HIM: Um. Don’t you mean love and ‘affection’?
ME: …
HIM: …
ME: You should get tested.
I don’t know about you, but I could really go for a punch in your face right now.
Detective : Where were you on the night in question?
Me: Wut?
Detective: Don’t play dumb with us.
Her: Oh, he’s not playing.
Oh, you’re an American? Yeah, right.
Name 5 disastrous foreign policy decisions.
You can flash your library card when you’re walking into Costco. They couldn’t care less.
HER: Boxers or briefs?
ME: Depends
HER: Really? But you look so young.
It’s subtle, but if a snail has the zoomies, listen close for a soft little wheeeeeeee!
[sloth wedding]
“I”
[six months later]
“do.”
It’s 1:28 AM. You can’t sleep. Underneath your bed there’s a rustle as the clown tries to quietly unwrap and eat a Snickers bar.

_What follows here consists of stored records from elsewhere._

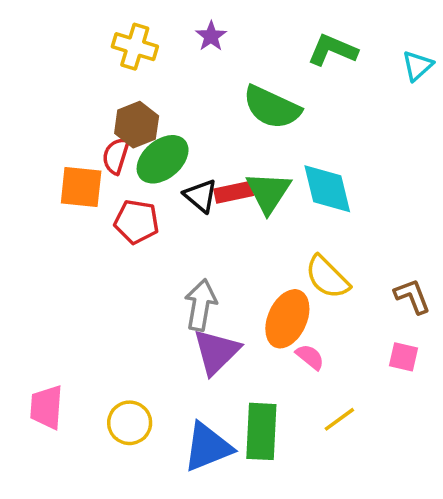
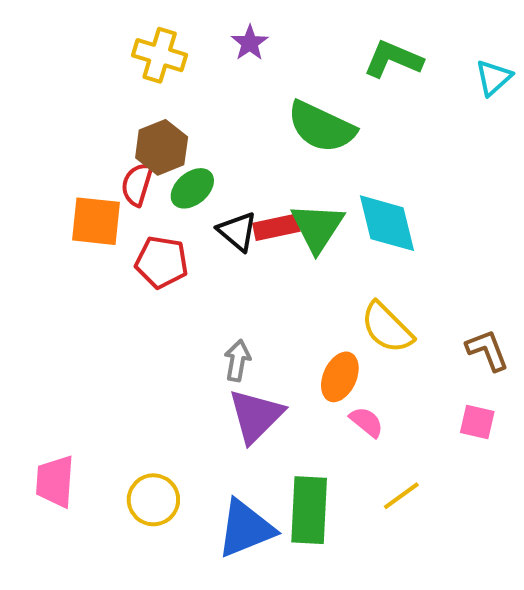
green ellipse: (163, 159) -> (192, 188), size x0.7
gray arrow: (201, 305) -> (237, 360), size x0.7
orange ellipse: (287, 319) -> (340, 377), size x0.7

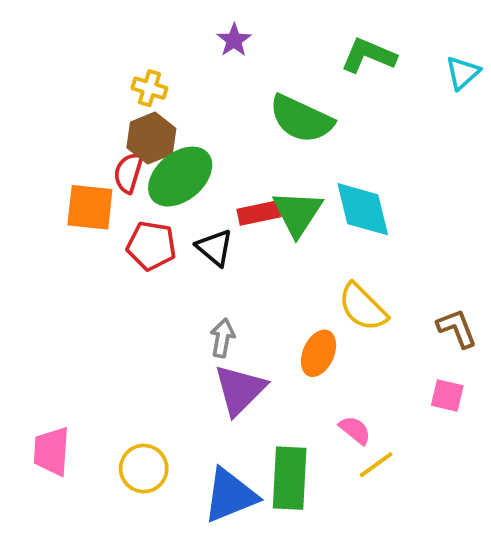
yellow cross: (160, 55) -> (149, 88), moved, size x0.7
green ellipse: (192, 188) -> (180, 177), size x1.6
black triangle: (237, 231) -> (215, 248), moved
pink semicircle: (366, 422) -> (355, 430), moved

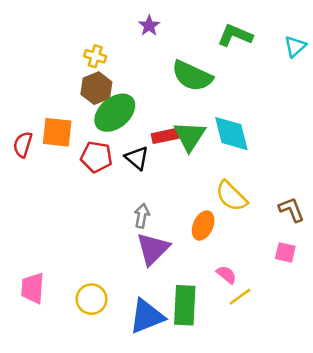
red semicircle: (128, 173) -> (23, 145), moved

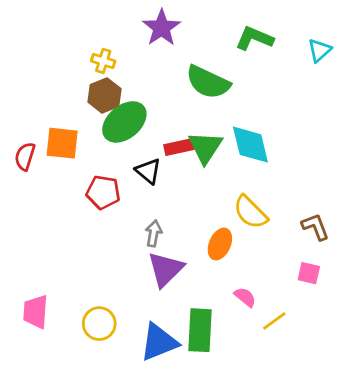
purple star: (149, 26) -> (162, 28), size x1.6
red pentagon: (96, 157) -> (103, 192), moved
yellow line: (240, 297) -> (274, 321), moved

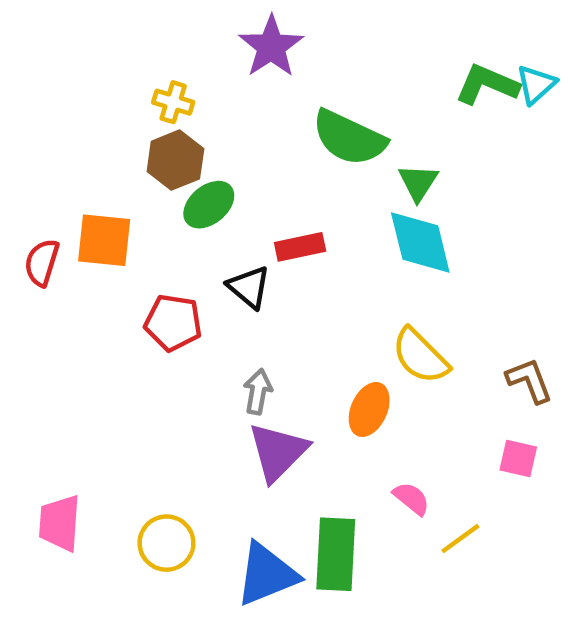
green L-shape: (254, 38) -> (487, 84), moved
green ellipse: (124, 122) -> (209, 205), size x0.7
green triangle: (205, 147) -> (418, 182), moved, size x0.7

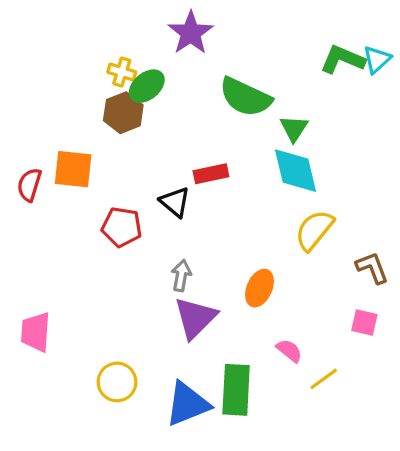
green ellipse: (209, 205) -> (147, 86), moved
yellow semicircle: (420, 356) -> (314, 230), moved, turned 84
pink trapezoid: (60, 523) -> (36, 332), moved

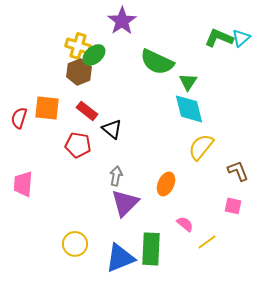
yellow cross: (122, 72) -> (78, 46), size x1.4
red rectangle: (211, 174) -> (87, 111), moved, turned 50
pink trapezoid: (36, 332) -> (23, 184), moved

If James Bond is so great why doesn’t he have a Pringles flavor.
ME: I have zero interest in owning a parrot.
CLERK: This parrot is 80% off.
ME: I will take 4 parrots.
At my funeral –
The pastor: “She was truly an angel that fell from heaven”
My ex, whispering to my other ex: “So was Lucifer!”
[Please Do Not Tap Glass. Snakes Do Not Have Fingers And Will Get Jealous.]